_Task brief_: Gather every line of the entries that includes the word "like".

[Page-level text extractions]
-- Opening Marker --

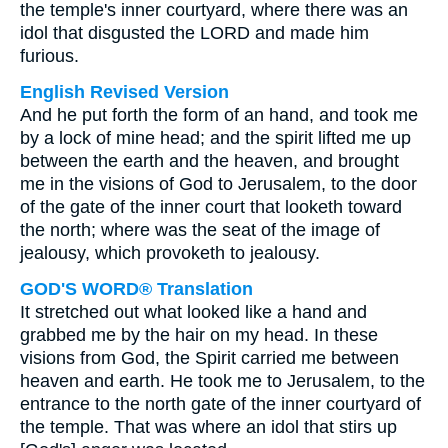
the temple's inner courtyard, where there was an
idol that disgusted the LORD and made him
furious.
English Revised Version
And he put forth the form of an hand, and took me
by a lock of mine head; and the spirit lifted me up
between the earth and the heaven, and brought
me in the visions of God to Jerusalem, to the door
of the gate of the inner court that looketh toward
the north; where was the seat of the image of
jealousy, which provoketh to jealousy.
GOD'S WORD® Translation
It stretched out what looked like a hand and
grabbed me by the hair on my head. In these
visions from God, the Spirit carried me between
heaven and earth. He took me to Jerusalem, to the
entrance to the north gate of the inner courtyard of
the temple. That was where an idol that stirs up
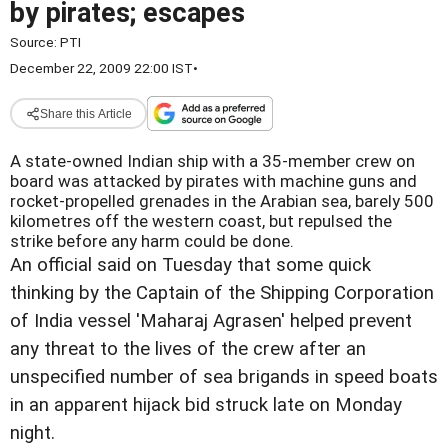
by pirates; escapes
Source:
PTI
December 22, 2009 22:00 IST
•
Share this Article
A state-owned Indian ship with a 35-member crew on
board was attacked by pirates with machine guns and
rocket-propelled grenades in the Arabian sea, barely 500
kilometres off the western coast, but repulsed the
strike before any harm could be done.
An official said on Tuesday that some quick
thinking by the Captain of the Shipping Corporation
of India vessel 'Maharaj Agrasen' helped prevent
any threat to the lives of the crew after an
unspecified number of sea brigands in speed boats
in an apparent hijack bid struck late on Monday
night.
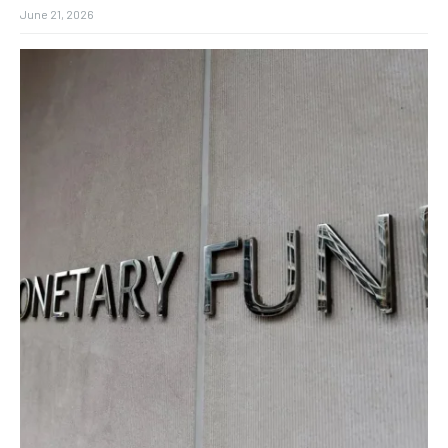
June 21, 2026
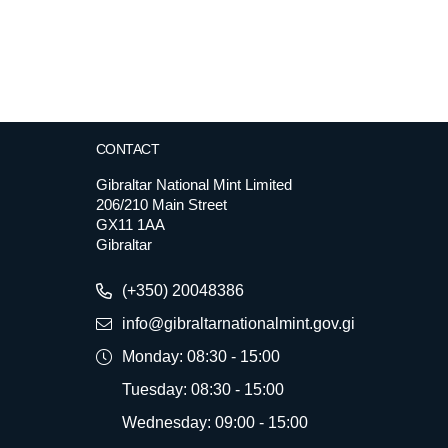
CONTACT
Gibraltar National Mint Limited
206/210 Main Street
GX11 1AA
Gibraltar
(+350) 20048386
info@gibraltarnationalmint.gov.gi
Monday: 08:30 - 15:00
Tuesday: 08:30 - 15:00
Wednesday: 09:00 - 15:00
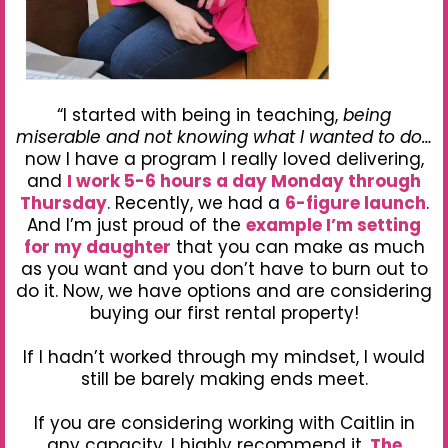
“I started with being in teaching,
being
miserable and not knowing what I wanted to do…
now I have a program I really loved delivering,
and
I work 5-6 hours a day Monday through
Thursday
. Recently, we had a
6-figure launch
.
And I’m just proud of the
example I’m setting
for my daughter
that you can make as much
as you want and you don’t have to burn out to
do it. Now, we have options and are considering
buying our first rental property!
If I hadn’t worked through my mindset, I would
still be barely making ends meet.
If you are considering working with Caitlin in
any capacity, I highly recommend it.
The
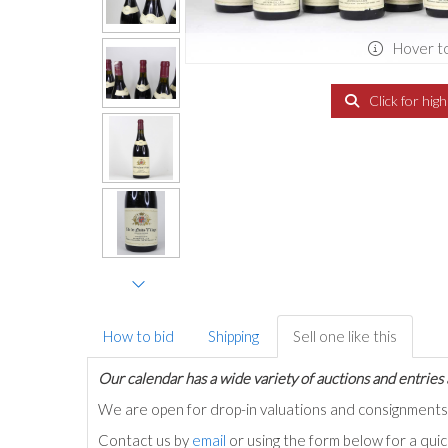
Hover t
Click for hig
How to bid
Shipping
Sell one like this
Our calendar has a wide variety of auctions and entries 
We are open for drop-in valuations and consignmen
Contact us by
email
or using the form below for a qui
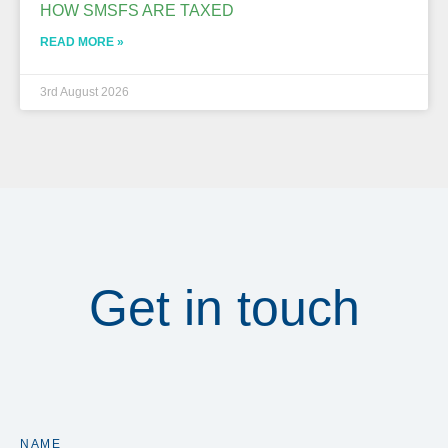
HOW SMSFS ARE TAXED
READ MORE »
3rd August 2026
Get in touch
NAME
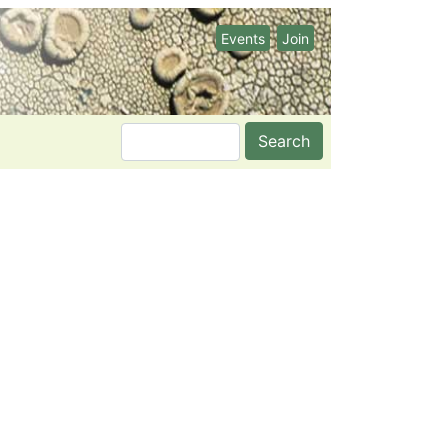
Events
Join
Search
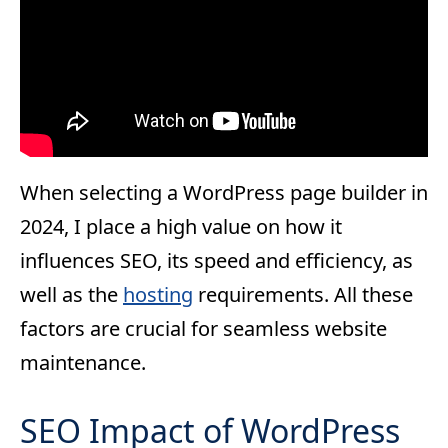
When selecting a WordPress page builder in
2024, I place a high value on how it
influences SEO, its speed and efficiency, as
well as the
hosting
requirements. All these
factors are crucial for seamless website
maintenance.
SEO Impact of WordPress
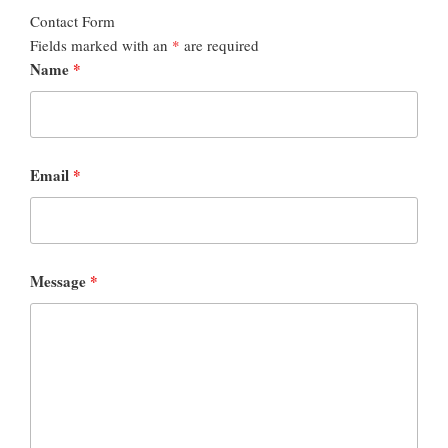
Contact Form
Fields marked with an
*
are required
Name
*
Email
*
Message
*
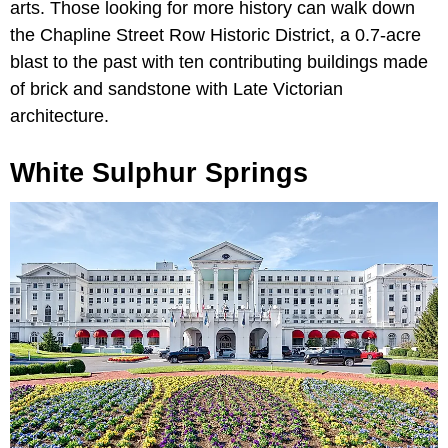
arts. Those looking for more history can walk down
the Chapline Street Row Historic District, a 0.7-acre
blast to the past with ten contributing buildings made
of brick and sandstone with Late Victorian
architecture.
White Sulphur Springs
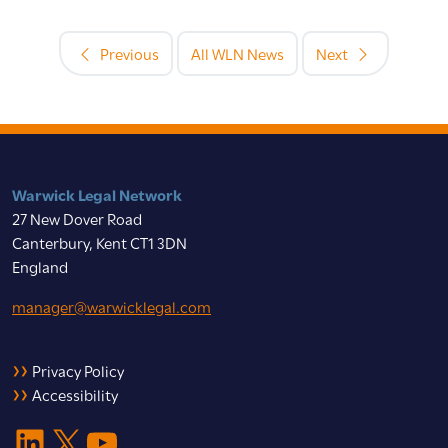
Previous
All WLN News
Next
Warwick Legal Network
27 New Dover Road
Canterbury, Kent CT1 3DN
England
manager@warwicklegal.com
Privacy Policy
Accessibility
LinkedIn
X
YouTube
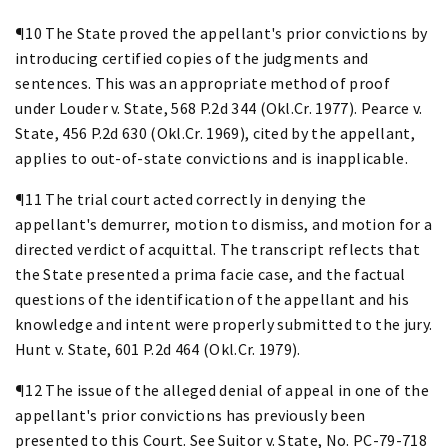
¶10 The State proved the appellant's prior convictions by
introducing certified copies of the judgments and
sentences. This was an appropriate method of proof
under Louder v. State, 568 P.2d 344 (Okl.Cr. 1977). Pearce v.
State, 456 P.2d 630 (Okl.Cr. 1969), cited by the appellant,
applies to out-of-state convictions and is inapplicable.
¶11 The trial court acted correctly in denying the
appellant's demurrer, motion to dismiss, and motion for a
directed verdict of acquittal. The transcript reflects that
the State presented a prima facie case, and the factual
questions of the identification of the appellant and his
knowledge and intent were properly submitted to the jury.
Hunt v. State, 601 P.2d 464 (Okl.Cr. 1979).
¶12 The issue of the alleged denial of appeal in one of the
appellant's prior convictions has previously been
presented to this Court. See Suitor v. State, No. PC-79-718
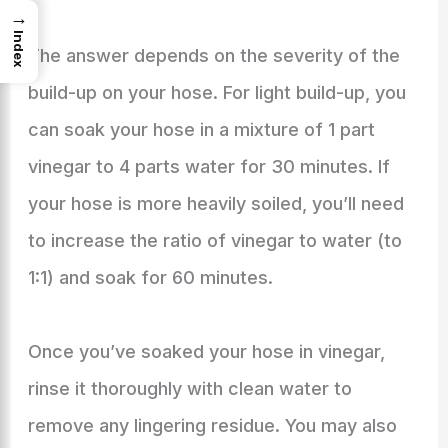
→
Index
The answer depends on the severity of the
build-up on your hose. For light build-up, you
can soak your hose in a mixture of 1 part
vinegar to 4 parts water for 30 minutes. If
your hose is more heavily soiled, you’ll need
to increase the ratio of vinegar to water (to
1:1) and soak for 60 minutes.
Once you’ve soaked your hose in vinegar,
rinse it thoroughly with clean water to
remove any lingering residue. You may also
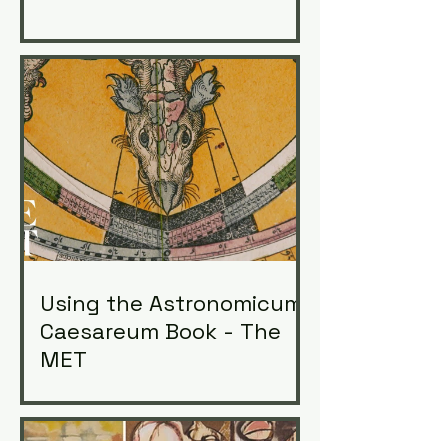
Using the Astronomicum
Caesareum Book - The
MET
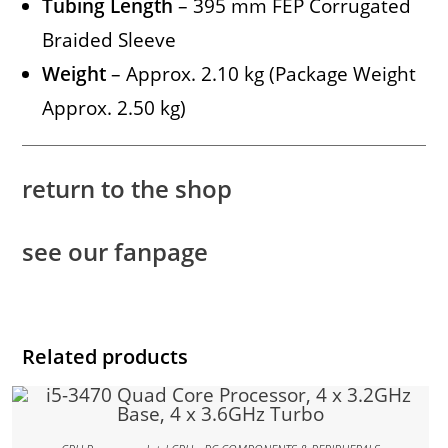
Tubing Length
– 395 mm FEP Corrugated
Braided Sleeve
Weight
– Approx. 2.10 kg (Package Weight
Approx. 2.50 kg)
return to the shop
see our fanpage
Related products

-- Closing Marker --

_Output of the exercise_:
It stretched out what looked like a hand and
Sell one like this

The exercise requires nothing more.